Why going Barefaced may require a tonal rethink

Aarghh, my tone's all wrong with my Compact, where's the punch on the high strings?

You're not the first and you certainly won't be the last to have this 'problem' when switching to a Compact. What's often happening is that the Compact is cleaner throughout its range, smoother in the mids and a bit deeper in the lows than your old cab. The cleanness of the sound is the biggest difference, because the higher harmonic distortion of the older cab adds a load of extra midrange which adds punch and growl to your sound. So what's the solution?

Getting that punch and growl happening with your bass

Many bassists think that the neck pickup gives the most bassy sound, the bridge pickup the most midrangey/trebley sound and thus if you have both pickups on you get lows, mids and highs in equal quantities, because it's an average of the two sounds. However, that's not actually what happens. Because the pickups are in different locations there is a phase difference between the two signals, and so instead of getting simple addition of the sounds you get a mix of addition and subtraction. The subtraction happens in the critical midrange area and the further apart the pickups are, the bigger the midrange cut tends to be.

So if you want a nice fat grunty sound with plenty of mids, especially lower mids, use the front pickup soloed. If you want a growly aggressive biting and more compressed sound use the back pickup soloed. If you want a mellower sweet round sound that sits back in the mix then use both pickups up full. And then as you roll back the volume on either pickup the midrange scoop will decrease until the sound eventually gets back to the sound of the soloed pickup.

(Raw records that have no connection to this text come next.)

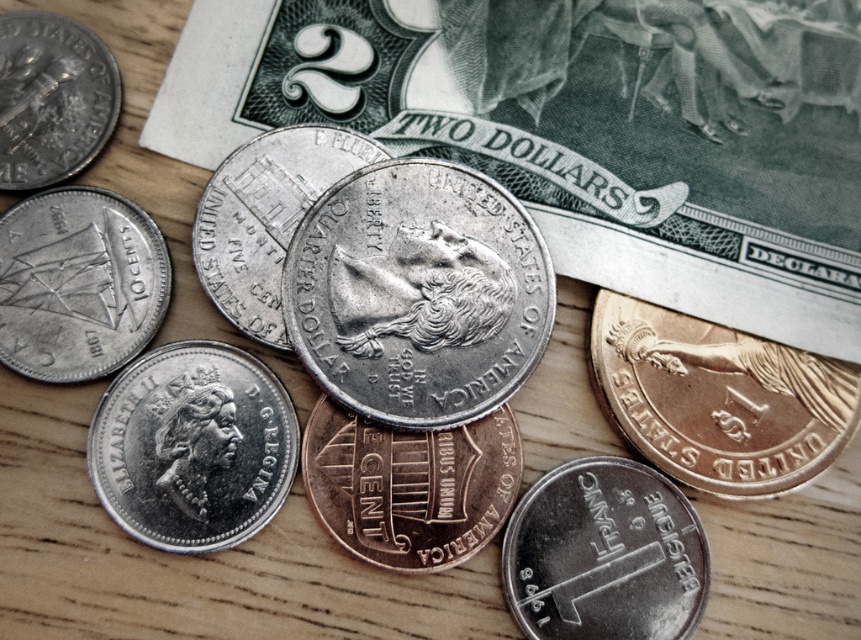 Question: Is copper/brass penny at center bigger than shiny silver coin at upper left?

Choices:
 (A) yes
 (B) no

Answer: (A)

Question: Can you confirm if silver metallic coin at lower left is positioned to the right of copper/brass penny at center?

Choices:
 (A) yes
 (B) no

Answer: (B)

Question: Is gold metallic dollar at right bigger than satin silver quarter at center?

Choices:
 (A) no
 (B) yes

Answer: (B)

Question: Which of the following is the closest to the observer?

Choices:
 (A) (67, 208)
 (B) (327, 182)
 (C) (91, 60)
 (D) (791, 445)

Answer: (A)

Question: Which point appears closest to the camera in this image?

Choices:
 (A) (623, 512)
 (B) (810, 410)
 (C) (451, 432)

Answer: (A)

Question: Which point is farther to the camera?

Choices:
 (A) gold metallic dollar at right
 (B) silver metallic coin at lower left
 (C) shiny silver coin at upper left
 (D) silver/metallic coin at left

Answer: (A) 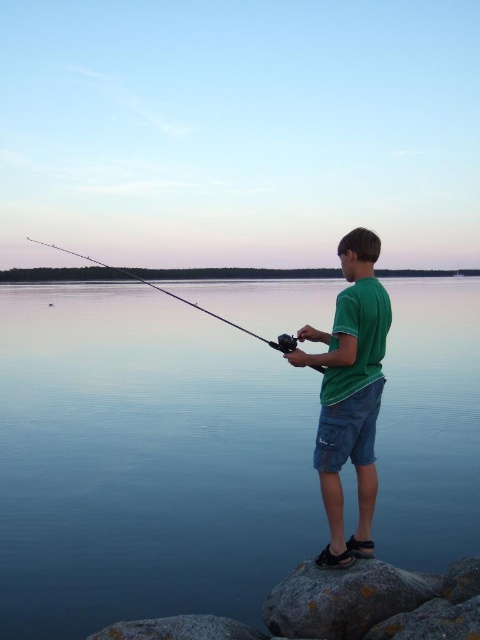 From the picture: You are standing at the point labeled point (256,333) and want to move to the point labeled point (215,636). Which direction should you move to get closer to the destination?

You should move forward because point (215,636) is closer to the viewer than point (256,333), meaning it is in front of you.

You are a hiker who wants to cross the area where the yellowish rock at lower center is located. However, you are carrying a heavy backpack. Is the transparent blue water at center a safer path to take instead?

The transparent blue water at center is located above yellowish rock at lower center, meaning it might be deeper and more stable, making it a safer path for crossing with a heavy backpack compared to the rock which could be slippery or unstable.

You are a photographer trying to capture the silhouette of the green cotton shirt at center and the smooth gray rock at lower center. Which object should you position to the left in your camera frame to align with their actual positions?

The smooth gray rock at lower center should be positioned to the left in your camera frame because the green cotton shirt at center is on its right side. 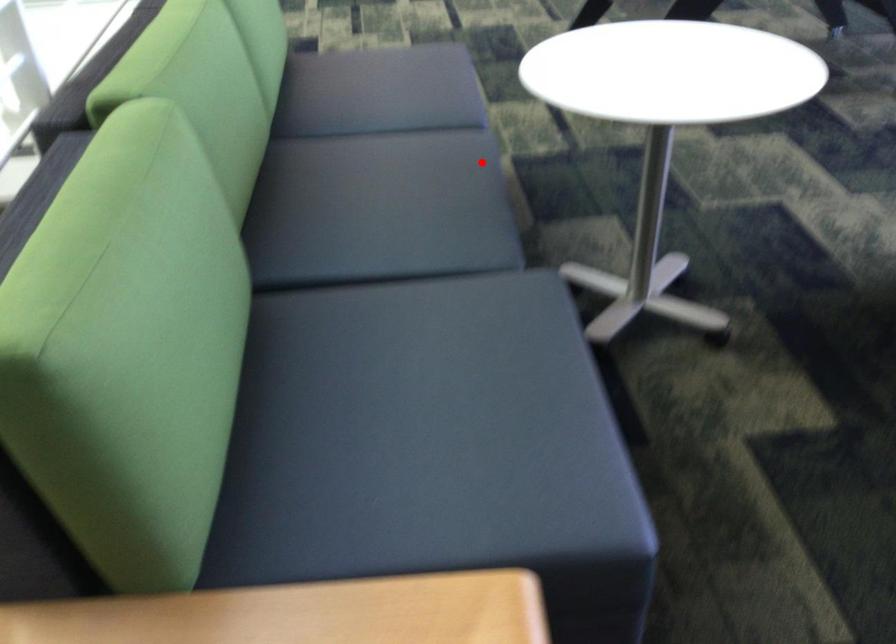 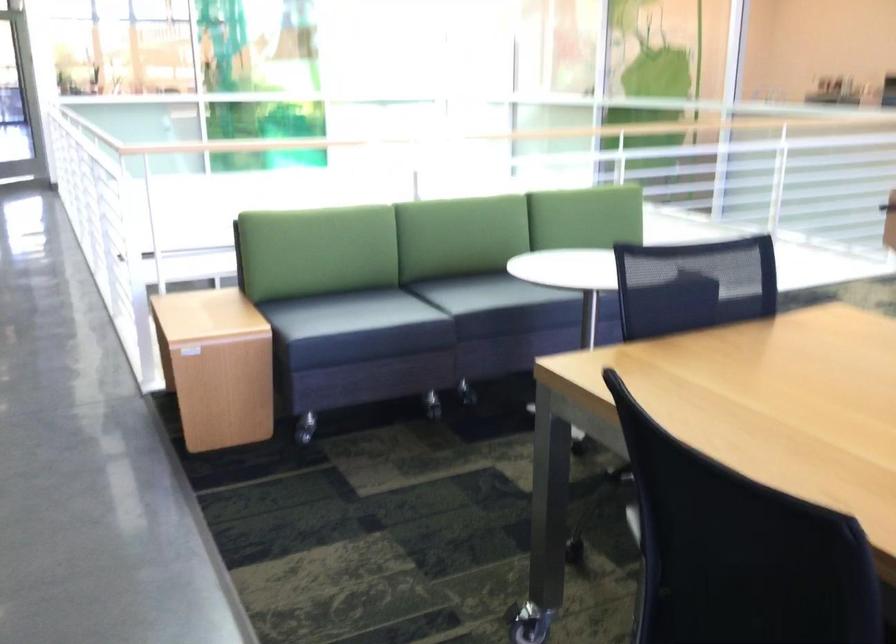 The point at the highlighted location is marked in the first image. Where is the corresponding point in the second image?

(488, 292)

Using EQ on active basses and amps

So that's the first step in getting the right sound out of your bass. You can then mess with that with EQ but bear in mind that EQ will shape the sound but it won't fundamentally change the character of the sound unless you do something drastic. One of the perils of active basses is that many bassists add far too much bass boost when they'd be better served by leaving the lows flat and simply turning their amp up. That gives you more fatness and bottom whilst also maintaining your midrange punch. Same with amp EQ - go easy, and turn that contour control right off. The perfect sound at home is never the perfect sound in the band - the perfect sound in the band needs way more midrange and top because they get masked by the sound of the other musicians whilst the lows have their own space so sound louder as there are no sustained sounds competing with them.

Instrument set-up is often overlooked

If this doesn't give you back that D and G string punch then you need to adjust your pickup heights. The best way to do this is to set your EQ flat on bass and amp, turn the neck pickup off and then raise the bridge pickup and balance the heights until notes both across and up and down the neck are equally loud. If the notes warble as you go higher on the low strings then lower the pickup until that stops happening. Then solo the neck pickup and raise it until the notes are as loud as with the bridge pickup soloed. If you find the strings start hitting the neck pickup then lower it and bring the bridge pickup down to match. It does take a fair while to do this right. Also bear in mind that as you turn up your amp your low strings will sound louder due to the human ear's deficiencies so when tweaking your pickups err towards having high notes and strings louder. Take a suitable screwdriver to rehearsals for final tweaking in the context of the band.

The big benefit in the real world - being able to DI and still get a consistent onstage and FOH sound

You'll probably find yourself using much more soloed pickup sounds and you'll notice that by getting the tone from your bass and amp rather than relying on cab colouration that when you're DI'd at gigs, all the soundman has to do to get a fantastic bass tone out front is to roll off some treble to match the natural roll-off of the Compact.

What about the other Barefaced models?

The Big Series cabs are even cleaner than the Compact but they go quite a lot higher so although you're less likely to have an audibility problem on higher notes because of that extra treble, they may sound thinner than ideal. In fact because the Big Series cabs are so different to every other cab on the market we strongly suggest you start with a completely clean sheet of paper, rather than letting old limitations compromise your tone. The Super Twelve and Super Fifteeen are so damned loud that they rarely have a problem being heard and because they're taller you hear more of their midrange - but like the Compact they will benefit from a rethink of your tonal approach. The Midget is comparatively stronger in the upper midrange so although it's not adding much harmonic distortion its less smooth and flat frequency response means it adds some punch to your tone.